Дальше они пошли, по-деревенски обнявшись, то есть Анатолий обхватил рукой шею девушки, она обвила рукой его талию, и так шагали тесно, слитно, как бы один человек. До самой деревни они ни разу бы не остановились, если бы Рая могла вспомнить какие-то очень важные слова Анатолия, сказанные им в первые минуты встречи. Однако она забыла, о чем он говорил, а только помнила, что это было что-то значительное, тревожное и обязательное. Поэтому Рая остановилась, заглянула Анатолию в лицо.
— А что ты мне сказал тогда, когда я уронила на землю платок? — спросила Рая удивленно. — Ты мне что-то сказал, а я не слышала.

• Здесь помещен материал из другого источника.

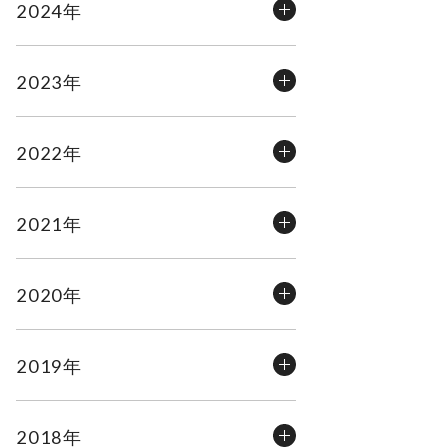
2024年
2023年
2022年
2021年
2020年
2019年
2018年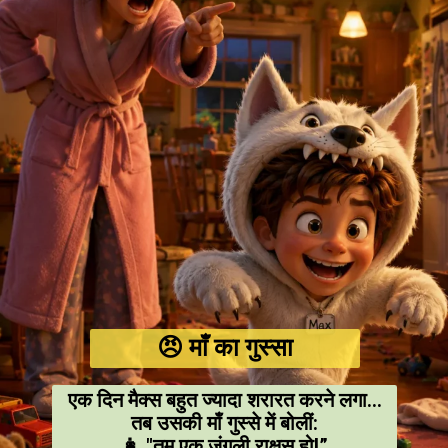
😠 माँ का गुस्सा
एक दिन मैक्स बहुत ज्यादा शरारत करने लगा…
तब उसकी माँ गुस्से में बोलीं:
👩 "तुम एक जंगली राक्षस हो!”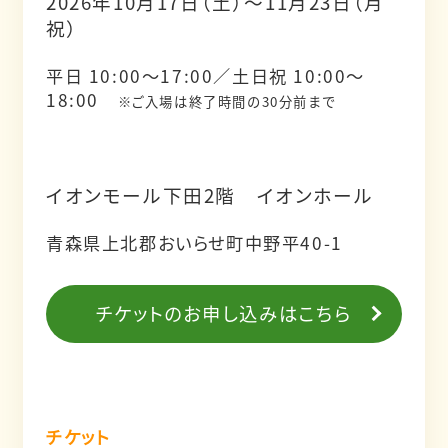
2026年10月17日（土）～11月23日（月
祝）
平日 10:00～17:00／土日祝 10:00～
18:00
※ご入場は終了時間の30分前まで
イオンモール下田2階 イオンホール
青森県上北郡おいらせ町中野平40-1
チケットのお申し込みはこちら
チケット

— Я сказал, что под вечер вернется отец, — ответил Анатолий и выпрямился. — Он сейчас, поди, уже дома…
Рая ойкнула, уронив голову, тяжело привалилась к Анатолию — было темно и страшно, как на Гранькином сеновале, а потом произошло такое, что Рая опять почувствовала себя проснувшейся: заметила, что они давно подошли к деревне, уже осталась позади скамеечка под двумя кедрами, и даже начались первые дома, палисадники и лавочки, на которых сидели старики и старухи.

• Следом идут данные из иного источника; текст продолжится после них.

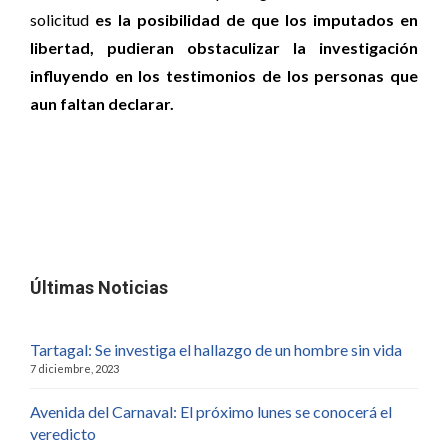
solicitud
es la posibilidad de que los imputados en
libertad, pudieran obstaculizar la investigación
influyendo en los testimonios de los personas que
aun faltan declarar.
Últimas Noticias
Tartagal: Se investiga el hallazgo de un hombre sin vida
7 diciembre, 2023
Avenida del Carnaval: El próximo lunes se conocerá el
veredicto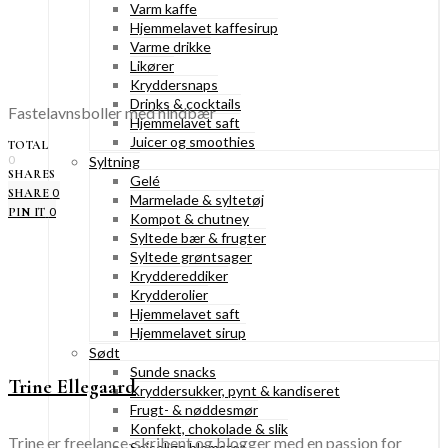
Varm kaffe
Hjemmelavet kaffesirup
Varme drikke
Likører
Kryddersnaps
Drinks & cocktails
Fastelavnsboller med hindbær
Hjemmelavet saft
Juicer og smoothies
TOTAL
0
Syltning
SHARES
Gelé
0
SHARE
Marmelade & syltetøj
0
PIN IT
Kompot & chutney
Syltede bær & frugter
Syltede grøntsager
Kryddereddiker
Krydderolier
Hjemmelavet saft
Hjemmelavet sirup
Sødt
Sunde snacks
Trine Ellegaard
Kryddersukker, pynt & kandiseret
Frugt- & nøddesmør
Konfekt, chokolade & slik
Trine er freelance-skribent og blogger med en passion for
Spiselige blomster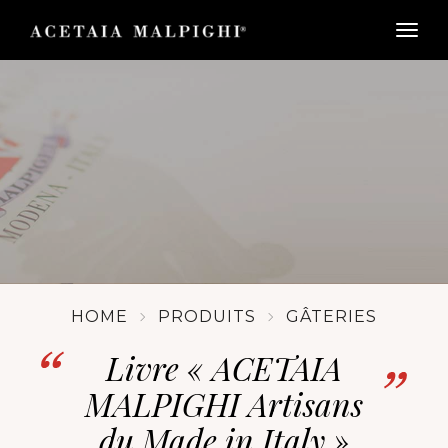
togg
HOME
PRODUITS
GÂTERIES
Livre « ACETAIA
MALPIGHI Artisans
du Made in Italy »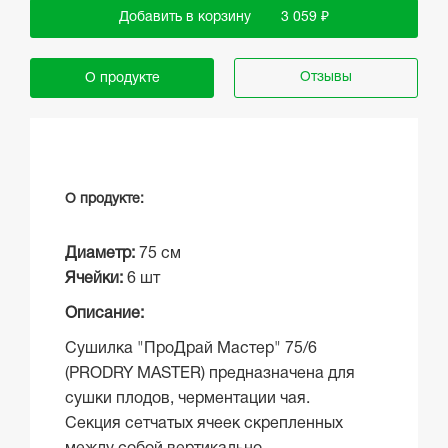
Добавить в корзину
3 059 ₽
Отзывы
О продукте
О продукте:
Диаметр:
75 см
Ячейки:
6 шт
Описание:
Сушилка "ПроДрай Мастер" 75/6
(PRODRY MASTER) предназначена для
сушки плодов, черментации чая.
Секция сетчатых ячеек скрепленных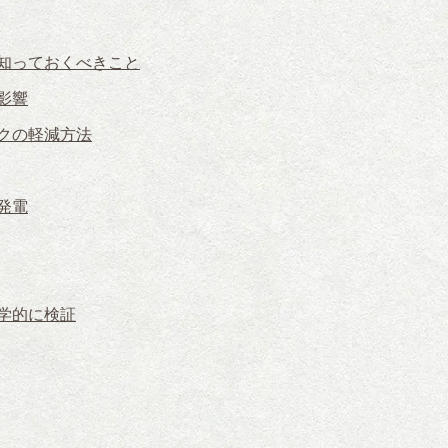
知っておくべきこと
影響
クの軽減方法
発電
学的に検証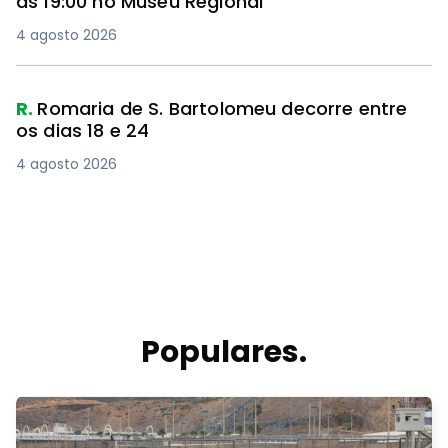
às 19:00 no Museu Regional
4 agosto 2026
R.
Romaria de S. Bartolomeu decorre entre
os dias 18 e 24
4 agosto 2026
Populares.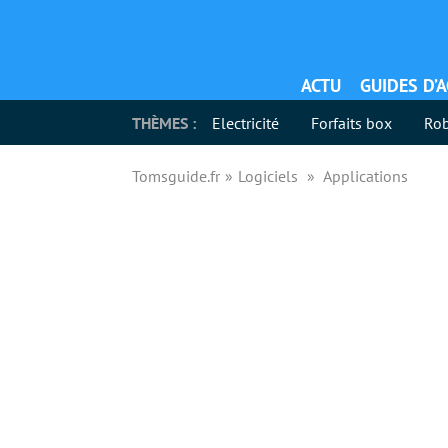
ACTU
GUIDES D’
THÈMES :
Electricité
Forfaits box
Rob
Tomsguide.fr
Logiciels
Applications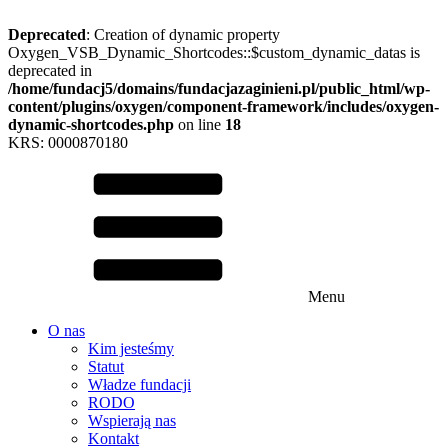
Deprecated
: Creation of dynamic property
Oxygen_VSB_Dynamic_Shortcodes::$custom_dynamic_datas is
deprecated in
/home/fundacj5/domains/fundacjazaginieni.pl/public_html/wp-
content/plugins/oxygen/component-framework/includes/oxygen-
dynamic-shortcodes.php
on line
18
KRS: 0000870180
Menu
O nas
Kim jesteśmy
Statut
Władze fundacji
RODO
Wspierają nas
Kontakt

Дома, палисадники и улица тоже казались серыми, как Гундобинская вереть, только окна чуточку розовели, прозрачные тени были глухими; мир переживал как раз те минуты, когда день переходит в вечер и на короткое время все вокруг теряет цвет. Несколькими мгновениями позже мир приобретет новые, вечерние краски, но сейчас все серо, бесцветно, бесприютно…
— Ой, Толя, — шепнула Рая, — ой, Толя, почему они так смотрят?

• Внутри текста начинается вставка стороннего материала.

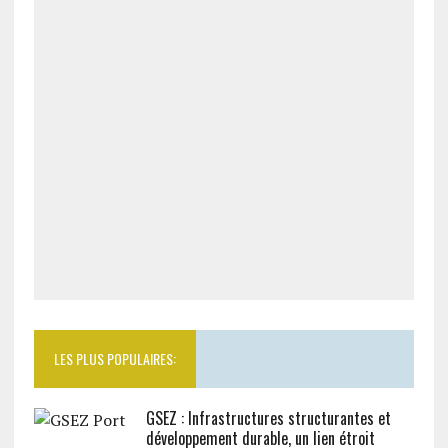
LES PLUS POPULAIRES:
GSEZ : Infrastructures structurantes et
développement durable, un lien étroit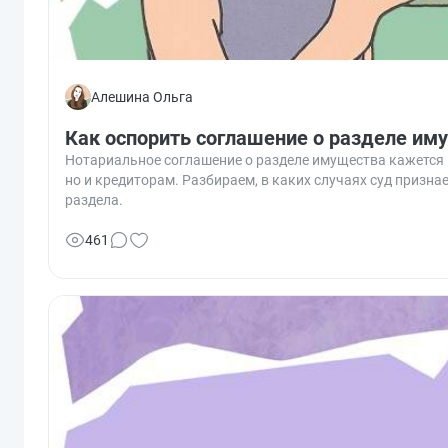
Алешина Ольга
Как оспорить соглашение о разделе им
Нотариальное соглашение о разделе имущества кажется к
но и кредиторам. Разбираем, в каких случаях суд призна
раздела.
461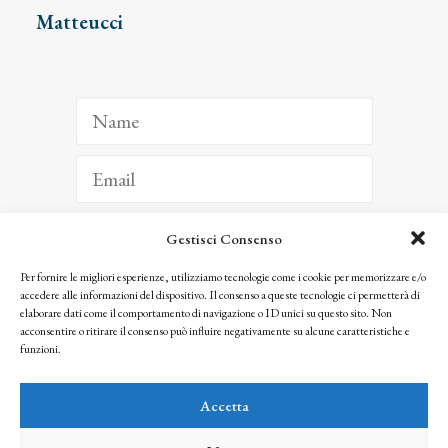
Matteucci
Gestisci Consenso
ISCRIVITI
Per fornire le migliori esperienze, utilizziamo tecnologie come i cookie per memorizzare e/o
accedere alle informazioni del dispositivo. Il consenso a queste tecnologie ci permetterà di
Facendo clic per iscriverti, riconosci che le tue informazioni saranno trattate
elaborare dati come il comportamento di navigazione o ID unici su questo sito. Non
seguendo la nostra
Privacy Policy
acconsentire o ritirare il consenso può influire negativamente su alcune caratteristiche e
© 2025 Istituto Matteucci. All right reserved
funzioni.
Nessuna parte di questo sito può essere riprodotta o trasmessa con qualsiasi mezzo senza
l’autorizzazione scritta dei proprietari dei diritti e dell’Istituto Matteucci
Accetta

Старики и старухи действительно глядели на Раю и Анатолия необычно, то есть глаза у них были добрые, ласковые и безмятежные, но на лицах можно было прочесть терпеливое ожидание печальной неизбежности; старые старики и старухи на Раю и Анатолия смотрели так, как немой глядит на слепого, когда тот делает последние шаги к зияющей яме.
— Отец приехал! — тоже прошептал Анатолий, инстинктивно прижимая к себе Раю. — Отец, говорю, приехал…
Деревня Улым состояла всего из одной длинной улицы, прямой по той причине, что река Кеть до излучины была тоже пряма, как натянутая леска, и поэтому можно было видеть, что от околицы до околицы деревни нет ни одной пустой скамейки — на всех сидели старики и старухи, выбравшиеся на улицу в полном составе оттого, что полчаса назад на жеребчике Ваське по пыльной дороге проехал решительной иноходью Амос Лукьянович Трифонов, спрашивая на ходу, где сейчас находится его единственный сын.
— Ой, Толя!
Сера и бесцветна была улымская улица, висело над ней серое небо с серой половинкой луны, и даже низкое солнце в эти мгновения казалось серым. Стариковские скамейки, делающие деревенскую жизнь публичной, стояли возле каждого дома, и поэтому идти по улице было так же страшно, как сквозь строй солдат с визгливыми розгами.